■ Collected data

::::::::::

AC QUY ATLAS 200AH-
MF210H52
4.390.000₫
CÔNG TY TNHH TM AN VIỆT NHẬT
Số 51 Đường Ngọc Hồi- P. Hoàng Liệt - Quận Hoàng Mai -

::::::::::

■ What to produce
Nothing should be returned except the lines from the one containing "CÔNG TY TNHH TM AN VIỆT NHẬT" through the last line of the data, each restated word for word.

■ Exercise response
CÔNG TY TNHH TM AN VIỆT NHẬT
Số 51 Đường Ngọc Hồi- P. Hoàng Liệt - Quận Hoàng Mai -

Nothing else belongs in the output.